Llegué al comedor y en la mesa, junto al banquete que debía comer, había algunos cofres.

—¿Qué es eso?

—Su alteza, el rey pidió que esto sea entregado a usted.

—¿Qué es? —repetí.

—Son los obsequios que serán entregados a las jóvenes que han sido seleccionadas —explicó—. Cada una de ellas merece un presente digno de la ocasión. No solo irá a conocerlas, Alteza, también mostrarás la generosidad y grandeza de su reino.

Levanté una de las t***s de aquellas cajas de madera e hice un gesto.

Me quedé mirando aquellos objetos con una mezcla de recelo y desconcierto. Me parecían cadenas disfrazadas de adornos.

—El rey ordenó un banquete en su honor. Será tu última comida en el palacio antes del viaje.

Miré a Valentín sin comprender.

—¿Ultima?

—Saldrá hoy del reino y hará un recorrido por diferentes tierras, alteza. Retornará al palacio en unos días.

Por eso tantos baúles.

No encontré palabras para responder. Asentí, aunque por dentro sentía un nudo de resistencia.

—Alteza, el banquete está dispuesto. Su padre espera que tome fuerzas antes de partir —dijo uno de los cocineros, inclinando la cabeza.

Me cubrí el rostro con la mano. No tenía apetito. Lo último que deseaba era sentarme a una mesa a fingir entusiasmo por un viaje que aborrecía.

—Díganle a mi padre que no tengo hambre —gruñí.

El criado bajó la cabeza, incómodo, y se retiró en silencio.

—Esto no puede estar pasando.

Me levanté con desgano, paseando de un lado a otro de la habitación. Parte de mí ansiaba escapar, huir de todo aquello. Podía montar mi caballo y perderme en los bosques que rodeaban el reino. Podía ser libre por un instante.

Veía en un lado el reflejo de la presencia de Valentín.

—Debería comer, alteza. Nos espera un largo camino.

—¿Nos?

Lo miré de reojo.

—Sí, príncipe real. Yo iré con usted. El rey me ha pedido acompañarlo.

Eso me daba un poco alivio.

—Valentín, ¿Debo hacer esto?

Conocía la respuesta, pero necesitaba que alguien me lo recordara, pues la rebeldía ardía en mi pecho, podía tomar decisiones equivocadas.
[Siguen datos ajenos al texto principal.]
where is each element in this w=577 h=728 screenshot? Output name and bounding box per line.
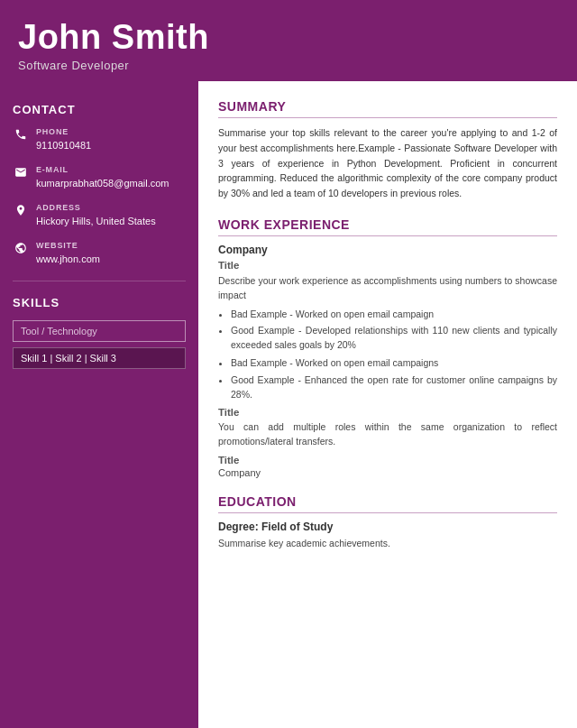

—Dios lo ha seleccionado a usted, alteza. No lo vea como una obligación, sino como una bendición. El pueblo de Dalmora, su padre y su madre, confían en usted.

Bajé mi mirada y poco a poco la razón la fue sofocando.

Tomé la cuchara de plata y empecé a comer.

Más tarde, llamé a los sirvientes y permití que me ayudaran a llevar aquellos cofres o regalos al carruaje, prepararan todo, para salir en busca de una mujer.

Solté un suspiro frente aquel carruaje, miré a los soldados que guiarían el viaje, observé a Valentín revisando por última vez las cosas que llevaríamos y yo, yo reparé mi atuendo, el jubón de terciopelo azul con bordados de plata, capa ligera al hombro y botas altas recién lustradas. Cada prenda era como una armadura que me recordaba que, quisiera o no, era el heredero de Dalmora.

—¿Preparado, alteza? —preguntó.

Dentro de mí respondí: ¿Preparado para qué? ¿Para entregar regalos a mujeres que nunca he visto? ¿Para fingir un deber que no siento?

—Sí, estoy preparado, fue lo que salió de mi boca.

Abren las puertas del carruaje y me ayudan a subir, guardé silencio, pues seguía una chispa de furia dentro de mí que hervía por mi sangre, pero con un último respiro hondo me obligué a avanzar.

—Mi destino estaba escrito —susurré escuchando de fondo las ordenes de los soldados reales.